The backfitting algorithm is then:

    Initialize $\hat{\alpha} = 1/N \sum_{i = 1}^N y_i, \hat{f_j} \equiv 0$,$\forall j$
    Do until $\hat{f_j}$ converge:
        For each predictor j:
            (a) $\hat{f_j} \leftarrow \text{Smooth}[\lbrace y_i - \hat{\alpha} - \sum_{k \neq j} \hat{f_k}(x_{ik}) \rbrace_1^N ]$ (backfitting step)
            (b) $\hat{f_j} \leftarrow \hat{f_j} - 1/N \sum_{i=1}^N \hat{f_j}(x_{ij})$ (mean centering of estimated function)
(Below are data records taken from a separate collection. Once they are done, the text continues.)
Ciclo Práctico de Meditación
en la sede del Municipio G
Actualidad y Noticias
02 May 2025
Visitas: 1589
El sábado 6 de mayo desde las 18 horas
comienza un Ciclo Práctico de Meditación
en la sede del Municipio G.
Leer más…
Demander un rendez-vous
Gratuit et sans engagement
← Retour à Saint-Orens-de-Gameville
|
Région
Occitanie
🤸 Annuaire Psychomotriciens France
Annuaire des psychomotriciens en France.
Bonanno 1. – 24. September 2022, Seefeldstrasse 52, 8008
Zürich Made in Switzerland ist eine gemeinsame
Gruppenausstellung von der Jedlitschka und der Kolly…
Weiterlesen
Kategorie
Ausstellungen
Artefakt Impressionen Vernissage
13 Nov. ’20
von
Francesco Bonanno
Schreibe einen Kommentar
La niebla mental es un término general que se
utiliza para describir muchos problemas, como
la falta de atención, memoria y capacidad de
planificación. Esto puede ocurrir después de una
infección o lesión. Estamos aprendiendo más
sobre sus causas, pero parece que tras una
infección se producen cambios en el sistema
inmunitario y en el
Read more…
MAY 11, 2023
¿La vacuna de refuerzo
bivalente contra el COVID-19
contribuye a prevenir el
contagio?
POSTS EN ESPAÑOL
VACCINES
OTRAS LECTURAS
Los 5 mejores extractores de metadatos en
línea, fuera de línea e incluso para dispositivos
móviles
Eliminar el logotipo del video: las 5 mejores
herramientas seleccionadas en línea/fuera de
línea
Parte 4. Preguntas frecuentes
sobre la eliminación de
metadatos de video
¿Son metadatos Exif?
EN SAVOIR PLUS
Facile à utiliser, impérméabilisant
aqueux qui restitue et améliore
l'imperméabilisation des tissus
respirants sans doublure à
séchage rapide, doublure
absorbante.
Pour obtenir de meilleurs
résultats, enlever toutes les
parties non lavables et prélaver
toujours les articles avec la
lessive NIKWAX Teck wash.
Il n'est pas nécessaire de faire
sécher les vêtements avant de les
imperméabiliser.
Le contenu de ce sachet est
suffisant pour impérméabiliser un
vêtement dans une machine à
where $\text{Smooth}$ is our smoothing operator. This is typically chosen to be a cubic spline smoother but can be any other appropriate fitting operation, such as:

- local polynomial regression
- kernel smoothing methods
- more complex operators, such as surface smoothers for second and higher-order interactions

In theory, step (b) in the algorithm is not needed as the function estimates are constrained to sum to zero. However, due to numerical issues this might become a problem in practice.

==Motivation==
If we consider the problem of minimizing the expected squared error:

 $\min_{\alpha, f_j}\ \mathbb{E}[(Y - \alpha - \sum_{j=1}^p f_j(X_j))^2]$

There exists a unique solution by the theory of projections given by:

 $f_i(X_i) = \mathbb{E}[Y - \alpha - \sum_{j \neq i}^p f_j(X_j) \mid X_i]$

for i = 1, 2, ..., p.

This gives the matrix interpretation:

 $\begin{pmatrix}
I & P_1 & \cdots & P_1 \\
P_2 & I & \cdots & P_2 \\
\vdots & & \ddots & \vdots \\
P_p & \cdots & P_p & I
\end{pmatrix}

\begin{pmatrix}
f_1(X_1)\\
f_2(X_2)\\
\vdots \\
f_p(X_p)
\end{pmatrix}
=
\begin{pmatrix}
P_1 Y\\
P_2 Y\\
\vdots \\
P_p Y
\end{pmatrix}$

where $P_i(\cdot) = \mathbb{E}(\cdot|X_i)$. In this context we can imagine a smoother matrix, $S_i$, which approximates our $P_i$ and gives an estimate, $S_i Y$, of $\mathbb{E}(Y|X)$

 $\begin{pmatrix}
I & S_1 & \cdots & S_1 \\
S_2 & I & \cdots & S_2 \\
\vdots & & \ddots & \vdots \\
S_p & \cdots & S_p & I
\end{pmatrix}

\begin{pmatrix}
f_1\\
f_2\\
\vdots \\
f_p
\end{pmatrix}
=
\begin{pmatrix}
S_1 Y\\
S_2 Y\\
\vdots \\
S_p Y
\end{pmatrix}$

or in abbreviated form

 $\hat{S}f = QY \,$

An exact solution of this is infeasible to calculate for large np, so the iterative technique of backfitting is used. We take initial guesses $f_j^{(0)}$ and update each $f_j^{(\ell)}$ in turn to be the smoothed fit for the residuals of all the others:

 $\hat{f_j}^{(\ell)} \leftarrow \text{Smooth}[\lbrace y_i - \hat{\alpha} - \sum_{k \neq j} \hat{f_k}(x_{ik}) \rbrace_1^N ]$

Looking at the abbreviated form it is easy to see the backfitting algorithm as equivalent to the Gauss-Seidel method for linear smoothing operators S.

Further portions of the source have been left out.